3.Louis Pasteur(1822-1895)

Menyempurnakan percobaan Spallanzani dengan membuat tabung dan ditutrup dengan tabung berbentuk leher angsa,sehingga udara masih dapat masuk ke dalam tabung.Tabung dipanaskan dan didiamkan sampai beberapa hari,ternyata tidak berubah warna.Berarti,tidak ada kehidupan sebelumnya.sehingga menyebabkan teori Spontanea Tumbang.

Teori tentang asal-usul kehidupan yang pernah disusun oleh para ahli di antaranya:

1. Kehidupan diciptakan oleh zat supranatural (ghalib) pada saat istimewa (teori kreasi khas)
2. Kehidupan muncul dari benda tak hidup pada berbagai kesempatan (teori generatio spontanea)
3. Kehidupan tidak berasal-usul (keadaan mantap)
4. Kehidupan datang di planet ini dari mana saja (teori kosmozoan)
5. Kehidupan muncul berdasar hukum fisika-kimia (evolusi biokimia)

Teori Abiogenesis pelopornya adalah seorang ahli filsafat zaman Yunani Kuno Aristoteles (384-322 SM) yang berpendapat bahwa makhluk hidup terjadi begitu saja pendapat ini masih terus bertahan sampai abad kc 17 -18 Anthony van Leenwenhoek (abad ke 18) berhasil membuat mikroskop dan melihat jasad renik di dalam air bekas rendaman jerami penemuan Leeuwenhoek (salah seorang penganut teori abiogenesis) memperkuat teori generatio spontanea teori terbukti makhluk hidup berasal dari benda mati (jasad renik berasal dari air bekas rendaman jerarni).

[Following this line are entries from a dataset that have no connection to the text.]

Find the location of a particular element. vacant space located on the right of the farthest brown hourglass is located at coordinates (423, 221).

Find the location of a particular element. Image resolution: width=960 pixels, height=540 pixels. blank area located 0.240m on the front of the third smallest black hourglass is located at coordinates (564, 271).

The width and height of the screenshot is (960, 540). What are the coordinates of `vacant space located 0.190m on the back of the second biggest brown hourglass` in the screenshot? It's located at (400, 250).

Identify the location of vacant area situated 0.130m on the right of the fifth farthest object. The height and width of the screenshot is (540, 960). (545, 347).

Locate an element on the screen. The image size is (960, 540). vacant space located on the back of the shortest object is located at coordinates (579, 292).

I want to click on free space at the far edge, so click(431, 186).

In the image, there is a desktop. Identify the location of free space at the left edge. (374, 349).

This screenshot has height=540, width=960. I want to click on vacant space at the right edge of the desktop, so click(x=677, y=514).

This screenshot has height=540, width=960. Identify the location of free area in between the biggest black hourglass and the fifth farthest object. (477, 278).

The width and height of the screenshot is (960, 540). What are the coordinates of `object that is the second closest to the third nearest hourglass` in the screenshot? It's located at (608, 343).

Beberapa ahli berusaha mengadakan penelitian untuk menyangkal teori generatio spontanea antara lain Franscesco Redi, Spallanzani dan Louis Pasteur.

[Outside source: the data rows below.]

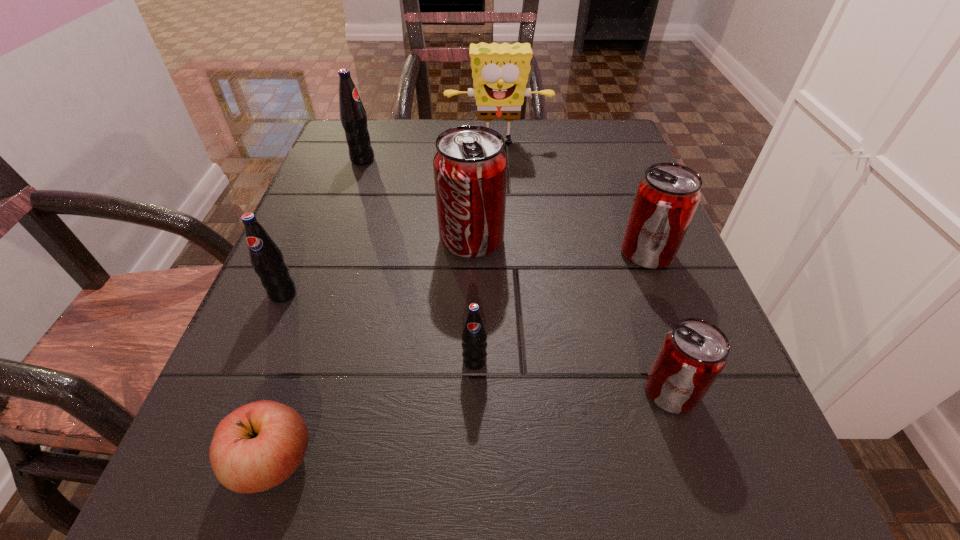 You are a GUI agent. You are given a task and a screenshot of the screen. Output one action in this format:
    pyautogui.click(x=<x>, y=<y>)
    Task: Click on the shortest object
    The width and height of the screenshot is (960, 540).
    Given the screenshot: What is the action you would take?
    pyautogui.click(x=259, y=445)

Locate an element on the screen. Image resolution: width=960 pixels, height=540 pixels. red apple is located at coordinates (259, 445).

You are a GUI agent. You are given a task and a screenshot of the screen. Output one action in this format:
    pyautogui.click(x=<x>, y=<y>)
    Task: Click on the vacant region located on the front-facing side of the sponge
    This screenshot has height=540, width=960.
    Given the screenshot: What is the action you would take?
    pyautogui.click(x=505, y=269)

This screenshot has height=540, width=960. I want to click on free region located on the front label of the farthest black pop, so click(x=510, y=160).

Find the location of a particular element. Image resolution: width=960 pixels, height=540 pixels. free space located on the back of the biggest red pop soda is located at coordinates (473, 170).

This screenshot has height=540, width=960. Find the location of `free location located 0.250m on the front label of the second nearest black pop`. free location located 0.250m on the front label of the second nearest black pop is located at coordinates (211, 467).

Locate an element on the screen. vacant space located 0.270m on the left of the second smallest red pop soda is located at coordinates (465, 253).

Locate an element on the screen. Image resolution: width=960 pixels, height=540 pixels. vacant space located on the left of the nearest red pop soda is located at coordinates (561, 392).

This screenshot has width=960, height=540. I want to click on free space located 0.190m on the front label of the nearest black pop, so click(x=473, y=525).

You are a GUI agent. You are given a task and a screenshot of the screen. Output one action in this format:
    pyautogui.click(x=<x>, y=<y>)
    Task: Click on the vacant space situated 0.300m on the right of the red apple
    The image size is (960, 540).
    Given the screenshot: What is the action you would take?
    pyautogui.click(x=570, y=461)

Percobaan Redi dan Spallanzani masih belum dapat menumbangkan teori generatio spontanea karena menurut pendapat para pendukung teori tersebut bahwa untuk dapat timbul kehidupan secara spontan dari benda mati diperlukan gaya hidup dan gaya hidup pada percobaan Spallanzani dan Redi tidak dapat melakukan fungsinya karena stoples dan labu percobaan tersumbat rapat-rapat.

Pasteur mencoba memperbaiki percobaan Spallanzani dengan menggunakan tabung kaca berbentuk leher angsa atau huruf S untuk menutup labu walaupun labu tersumbat udara sebagai “sumber gaya hidup” dapat masuk ke dalam labu. Dengan percobaan ini Pasteur berhasil menumbangkan teori generatio spontanea

Evolusi Kimia

Menerangkan bahwa terbentuknya senyawa organik terjadi secara bertahap dimulai dari bereaksinya bahan-bahan anorganik yang terdapat di dalam atmosfer primitif dengan energi halilintar membentuk senyawa-senyawa organik kompleks.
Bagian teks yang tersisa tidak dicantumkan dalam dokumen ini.